First Look At Oak Ridge’s “Frontier” Exascaler, Contrasted To Argonne’s “Aurora”

The fiscal year of the federal government in the United States ends on September 30, and whether we all knew it or not, the US Department of Energy had a revised goal of beginning the deployment of at least one exascale-class supercomputing system before fiscal 2021 ended and fiscal 2022 began on October 1.

Last week, Barbara Helland, associate director of the Office of Science’s Advanced Scientific Computing Research (ASCR) program within the US Department of Energy and importantly the development leader for the DOE’s exascale computing efforts, said that this goal has been met. And Helland proved it with pictures of the “Frontier” supercomputer being installed at Oak Ridge National Laboratory and being built by Hewlett Packard Enterprise with the help of compute engine supplier AMD, which she included in her presentation for updating colleagues on the status of both the Frontier machine and the updated “Aurora A21” system that will be going into Argonne National Laboratory.

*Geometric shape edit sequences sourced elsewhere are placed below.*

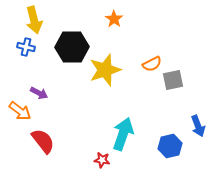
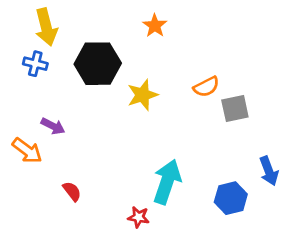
yellow star: (105, 70) -> (143, 95), size x0.7
red semicircle: (43, 141) -> (72, 191), moved, size x0.6

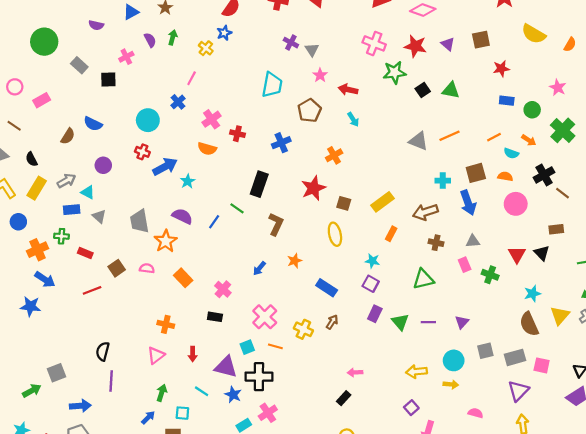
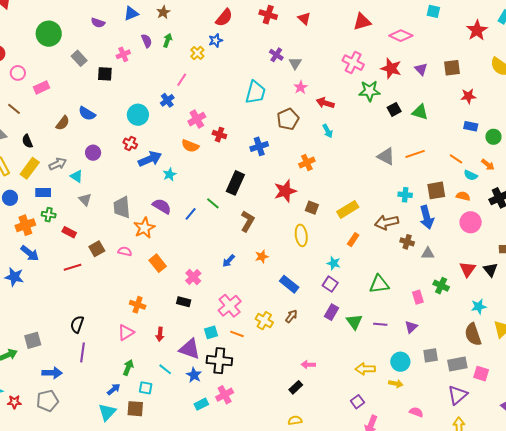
orange line: (494, 137) -> (456, 159), turned 56
blue rectangle: (72, 210) -> (43, 193), moved
brown cross: (436, 243) -> (407, 242), moved
pink rectangle: (465, 265) -> (418, 297), moved

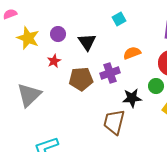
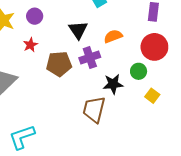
black triangle: (87, 42) -> (78, 30), moved

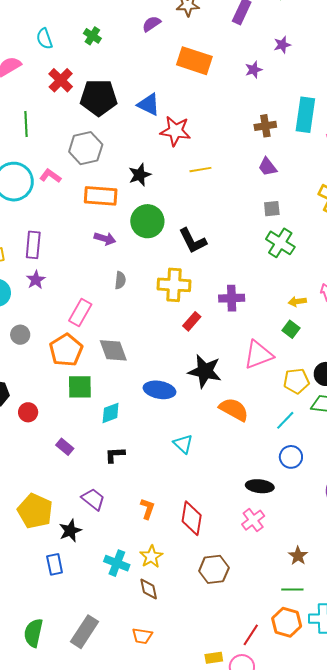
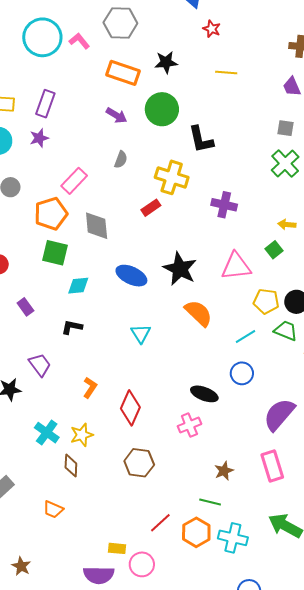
red star: (175, 131) -> (212, 29), size x0.6
red rectangle: (192, 321) -> (151, 208), moved
red line: (251, 635) -> (160, 523), moved

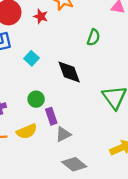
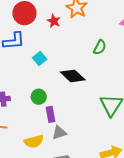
black diamond: (69, 72) -> (73, 76), turned -35
yellow semicircle: (27, 131) -> (34, 141), moved

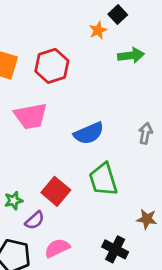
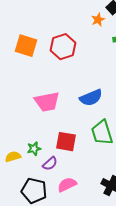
pink trapezoid: (31, 116) -> (47, 102), moved
red square: (56, 191) -> (66, 142), turned -30

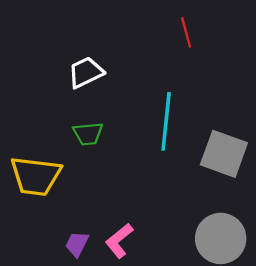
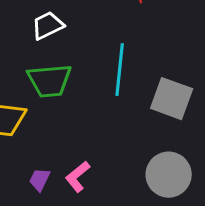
green trapezoid: (88, 134) -> (50, 81), size x1.6

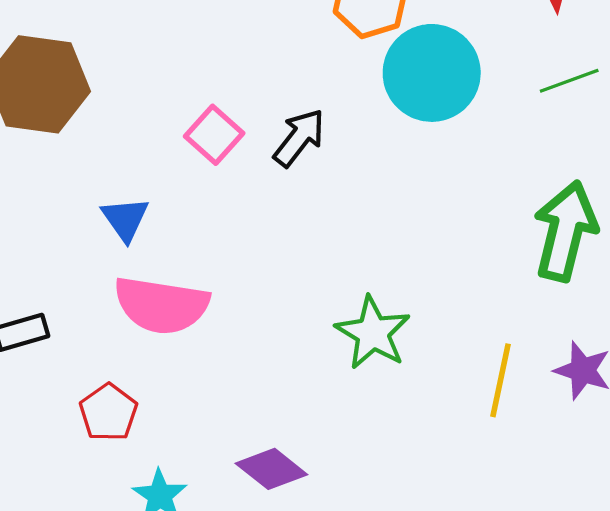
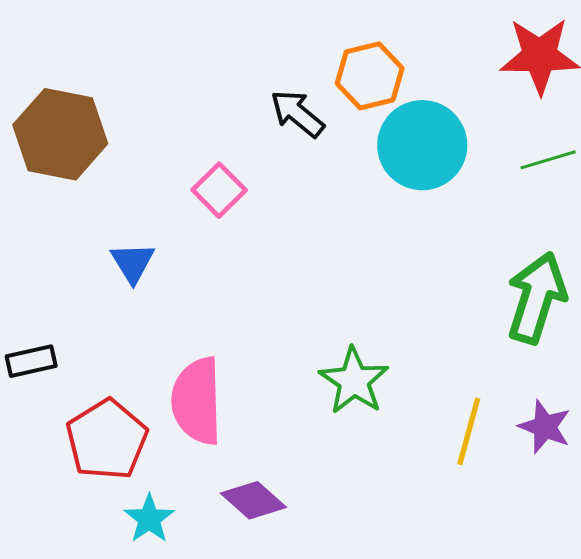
black arrow: (299, 138) -> (297, 114), moved, turned -92
pink semicircle: (161, 305) -> (197, 401), moved, turned 76
red pentagon: (108, 412) -> (107, 440), size x1.5

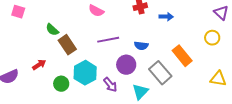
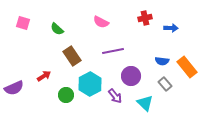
green semicircle: (52, 30) -> (57, 29), moved
blue semicircle: (141, 46) -> (162, 61), moved
gray rectangle: (160, 73) -> (165, 84), size x0.6
cyan triangle: (140, 92) -> (145, 103), turned -30

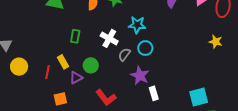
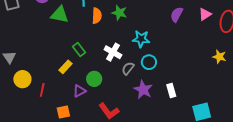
green rectangle: (75, 36) -> (79, 50), turned -48
yellow rectangle: (63, 62) -> (66, 67), moved, turned 72
red line: (48, 72) -> (42, 90), moved
white rectangle: (154, 93) -> (171, 90), moved

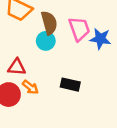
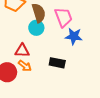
blue star: (100, 39) -> (74, 36), moved
red triangle: (17, 67) -> (22, 51), moved

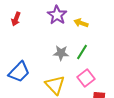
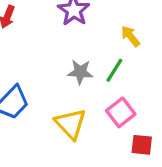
yellow arrow: (81, 23) -> (130, 36), moved, turned 32

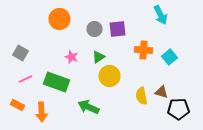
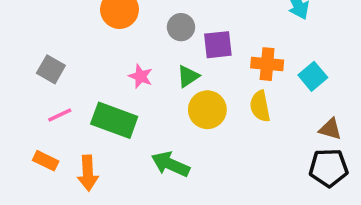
purple square: (118, 29) -> (218, 45), moved
brown triangle: (162, 92) -> (330, 129), moved
yellow semicircle: (142, 96) -> (260, 106), moved

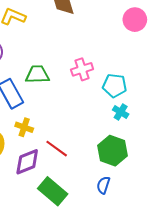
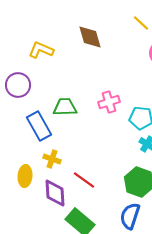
purple diamond: (27, 162) -> (55, 193), turned -72
blue semicircle: (103, 185) -> (130, 216), size x1.5

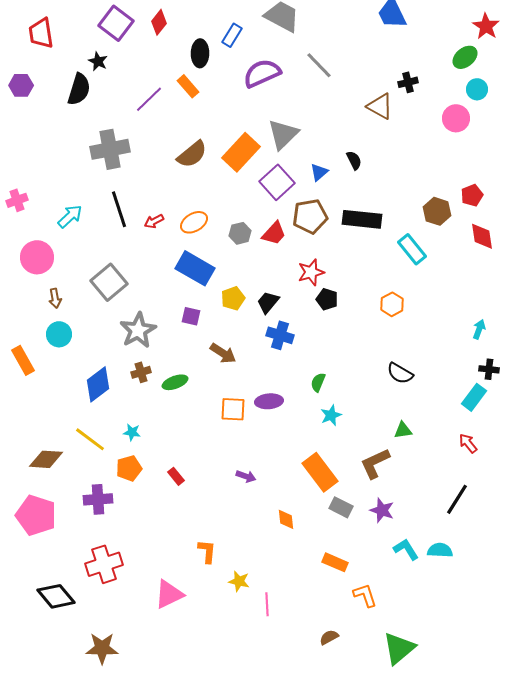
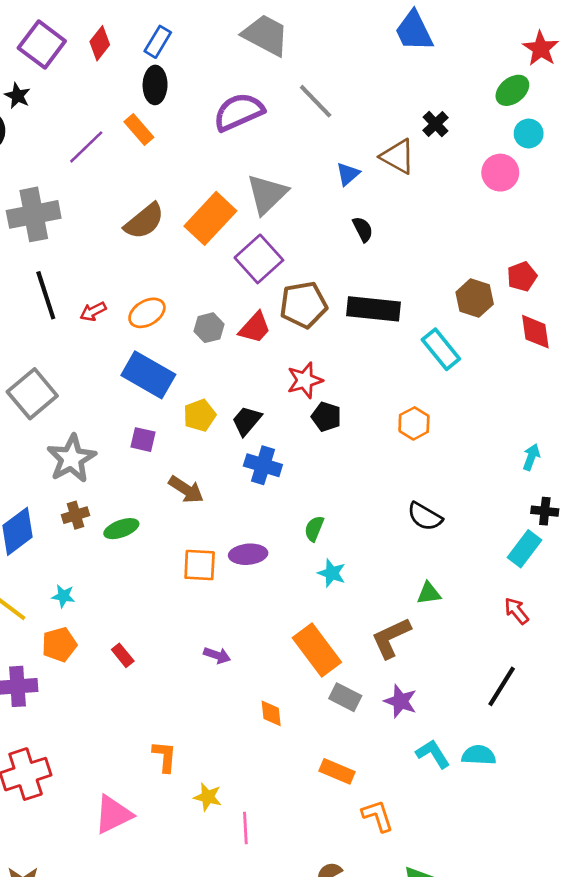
blue rectangle: (232, 35) -> (158, 42), moved
black cross: (408, 82) -> (436, 124), turned -30
blue triangle: (319, 172) -> (348, 174), moved
cyan star: (331, 415) -> (332, 573), turned -30

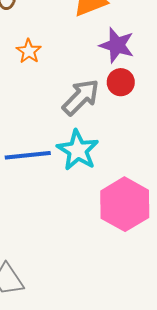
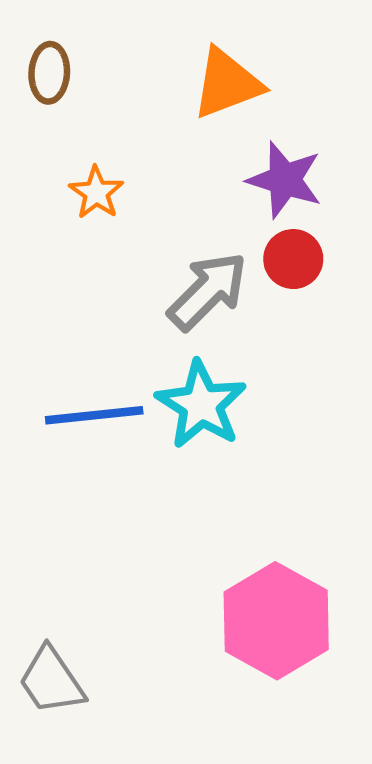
pink hexagon: (125, 204) -> (276, 621), moved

We say revised goal in the first paragraph above because, as the HPC community well knows, the original “Aurora” machine that was originally supposed to be built by Cray using over 50,000 single-socket nodes based on Intel’s “Knights Hill” many-core, fat-vectored X86 processors lashed together with 200 Gb/sec Omni-Path InfiniBand interconnect, did not make it out the door by its end of 2018 deadline because the Knights family of processor was killed off in July 2018, no doubt because Argonne wanted a better architecture to mix AI and HPC workloads and Intel could not get its ten-nanometer chip-making act together. Intel subsequently mothballed the Omni-Path interconnect in the summer of 2019 as it bought Ethernet switch chip maker Barefoot networks and last year sold this business and its intellectual property off to Cornelis Networks. Cornelis is founded by the original members of the QLogic InfiniBand team and thinks it can advance InfiniBand on different vectors that that of Nvidia, which is by far the most dominant supplier of InfiniBand networking thanks to its acquisition of Mellanox Technologies two years ago.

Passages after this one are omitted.